Dicho esto comí, dejé todo un poco ordenado. Traté de leer y no pude. Me comuniqué con amigos en Perú, Colombia, Estados Unidos, México y Argentina, sobre todo en Argentina donde era el día de la madre: acá en cambio era otro día de sacarse la madre caminando para llegar a cualquier lado. Partí a pie desde el barrio República, menos tranquilo que ayer, con más barricadas. En la ex – estación estaban los militares con sus armas resguardando. Me acerqué a uno y le pregunté desde qué hora estaba ahí, me contestó que todo el día y que ya estaban cansados. Dudé que esa metralleta que portaba tuviera balas, pero mejor no dudar con la historia encima y habiendo aprendido a no confiar en la sombra que nos reunía; porque hay que decirlo el sol pegaba después de un rato. Y también tengo que decir: mi encuentro con ellos fue sumamente violento, fue un shock, casi no podía caminar de sólo ver una metralleta y para darme coraje escuché dentro de mí a un grupo de estudiantes que gritaban: NO TENEMOS MIEDO. Y con eso me acerqué también a los de un jeep en la calle Vergara que discutían con un señor de edad, que les pedía que por favor se fueran, que le dolía mucho verlos ahí en contra del pueblo. El militar casi no contestaba. Paré, saqué una foto y seguí más adelante.

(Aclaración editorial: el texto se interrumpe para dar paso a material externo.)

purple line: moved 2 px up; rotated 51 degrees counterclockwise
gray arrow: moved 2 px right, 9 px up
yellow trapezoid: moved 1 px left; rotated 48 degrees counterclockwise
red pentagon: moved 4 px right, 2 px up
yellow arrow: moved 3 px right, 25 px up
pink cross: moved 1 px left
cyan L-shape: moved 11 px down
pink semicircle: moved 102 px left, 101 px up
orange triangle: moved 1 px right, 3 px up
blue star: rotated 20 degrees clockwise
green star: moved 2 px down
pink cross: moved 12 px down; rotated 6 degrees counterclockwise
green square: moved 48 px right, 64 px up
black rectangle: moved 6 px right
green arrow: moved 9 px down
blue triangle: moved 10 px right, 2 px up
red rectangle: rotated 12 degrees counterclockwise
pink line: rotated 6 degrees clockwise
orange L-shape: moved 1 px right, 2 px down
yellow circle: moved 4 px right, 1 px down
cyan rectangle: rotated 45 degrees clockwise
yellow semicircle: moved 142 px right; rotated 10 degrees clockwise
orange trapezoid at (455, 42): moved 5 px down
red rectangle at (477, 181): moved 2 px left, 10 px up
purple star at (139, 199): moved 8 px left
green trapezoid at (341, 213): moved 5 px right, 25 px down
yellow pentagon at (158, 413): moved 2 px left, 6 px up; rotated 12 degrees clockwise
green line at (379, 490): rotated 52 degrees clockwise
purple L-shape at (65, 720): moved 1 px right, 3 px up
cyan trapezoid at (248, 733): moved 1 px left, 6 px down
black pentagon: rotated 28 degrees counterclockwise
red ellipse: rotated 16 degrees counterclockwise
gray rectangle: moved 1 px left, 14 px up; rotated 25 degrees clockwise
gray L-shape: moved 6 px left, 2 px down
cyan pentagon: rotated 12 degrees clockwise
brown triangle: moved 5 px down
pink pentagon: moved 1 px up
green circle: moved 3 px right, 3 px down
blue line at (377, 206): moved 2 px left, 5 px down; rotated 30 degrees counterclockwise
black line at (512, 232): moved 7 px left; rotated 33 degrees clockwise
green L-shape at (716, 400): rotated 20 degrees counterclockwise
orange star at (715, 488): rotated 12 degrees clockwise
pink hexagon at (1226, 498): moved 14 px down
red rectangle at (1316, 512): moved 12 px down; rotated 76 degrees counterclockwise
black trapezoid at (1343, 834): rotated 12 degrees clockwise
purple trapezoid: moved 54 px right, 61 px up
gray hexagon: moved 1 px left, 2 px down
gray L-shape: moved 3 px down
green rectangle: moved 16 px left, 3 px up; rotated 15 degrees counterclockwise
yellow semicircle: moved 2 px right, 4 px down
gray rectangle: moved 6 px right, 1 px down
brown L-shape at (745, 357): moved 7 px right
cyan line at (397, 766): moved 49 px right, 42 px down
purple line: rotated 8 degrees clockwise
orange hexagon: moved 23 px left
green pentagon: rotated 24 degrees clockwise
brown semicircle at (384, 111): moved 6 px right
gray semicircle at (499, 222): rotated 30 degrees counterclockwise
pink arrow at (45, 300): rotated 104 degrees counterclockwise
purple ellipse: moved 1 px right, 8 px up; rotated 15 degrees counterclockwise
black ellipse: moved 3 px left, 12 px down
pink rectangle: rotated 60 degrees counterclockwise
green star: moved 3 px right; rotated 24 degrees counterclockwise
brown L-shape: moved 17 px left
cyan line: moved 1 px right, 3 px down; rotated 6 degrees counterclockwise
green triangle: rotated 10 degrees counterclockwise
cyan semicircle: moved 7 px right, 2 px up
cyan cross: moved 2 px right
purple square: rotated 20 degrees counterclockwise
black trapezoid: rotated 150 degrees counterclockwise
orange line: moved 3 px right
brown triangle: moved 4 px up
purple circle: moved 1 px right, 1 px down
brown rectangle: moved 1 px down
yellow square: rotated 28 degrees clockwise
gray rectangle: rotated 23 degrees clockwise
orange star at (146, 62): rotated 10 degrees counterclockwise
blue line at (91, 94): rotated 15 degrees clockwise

Cerca de La Moneda nuevamente el caos, pero más intenso que ayer. No había muchos lugares para escabullirse, así que corrí hacia el bandejón esquivando a un guanaco. Entré por una calle contigua y justo pasó un contingente militar en tanquetas y pude ver que uno de ellos había sido alcanzado por una bomba de pintura de color rosa: milicos de rosa, qué ingenio, pero también es una muestra del descontento total por su presencia. “¡Vuelvan a los cuarteles, hueones culiados! ¡Defensores de la corrupción!”, les gritaban en sus caras. Pensé en que seguramente ese contingente no quedaría tan indemne de esa batahola. Pero yo debía seguir – como en las crónicas de Malatesta o Kapuscinski – e intenté cruzar al otro lado de la Moneda cuando se avalanzó un grupo enorme de muchachos en frente de policías diciéndoles: venimos del mismo lugar, trabajamos la misma cantidad de horas, no defiendan a ese ladrón. Reacción: el paso frenético de un guanaco y hubo que correr, correr mucho, tanto que casi le gané a un chico haitiano que iba junto a mí. Pasamos a través de un puente y desde ahí –desde arriba de la autopista- pudimos ver el nivel de lo que ocurría: varios carros de bomberos ir hacia el norte de la ciudad, la tanqueta rosa de los militares perdiéndose hacia el sur. Le dije a mi amigo corredor que se cuidara y caminamos un par de cuadras contándonos la vida: Puerto Príncipe, tres años en Chile, empresa de limpieza; Limache, siete años en Argentina, vendedor de libros. Nos despedimos con un choque de manos: suerte viejo.
Así fue como me instalé por casualidad en la Plaza Brasil. En un principio eran unas veinte personas las que caceroleaban y dos horas más tarde éramos más de quinientas, al ritmo de la cueca del Frente Cuequero con panderos y tambores que nos hicieron cantar a todos “El pueblo unido jamás será vencido” de Inti Illimani (pero en la versión completa). Porque hay algo que debo explicar antes: todo este día fue de canciones viejas, ya que en cuanto salí de la casa oí desde un balcón a Illapu y más allá a Quilapayún. Por ahí pensé que alguien podría levantar la voz con un “Por qué no se van, no se van del país” de Los Prisioneros, pero eso no pasó. Lo que sí pasó fue la fiesta, el quilombo, el mambo, la parranda de chicas y chicos hermosos, de una señora de 95 años saliendo en silla de ruedas, de un caballero que me dijo que estaba desde la mañana, de una mapuche con su cultrún, de los ciclistas, de las bailarinas y de los niños con sus ollitas de juguete. Qué más unidad y espontaneidad que esa; lo mismo pasaba en Plaza Ñuñoa y en distintos sectores del país, incluso fuera de él: mi primo me escribía de Freiburg (Alemania) enviándome un video de su protesta.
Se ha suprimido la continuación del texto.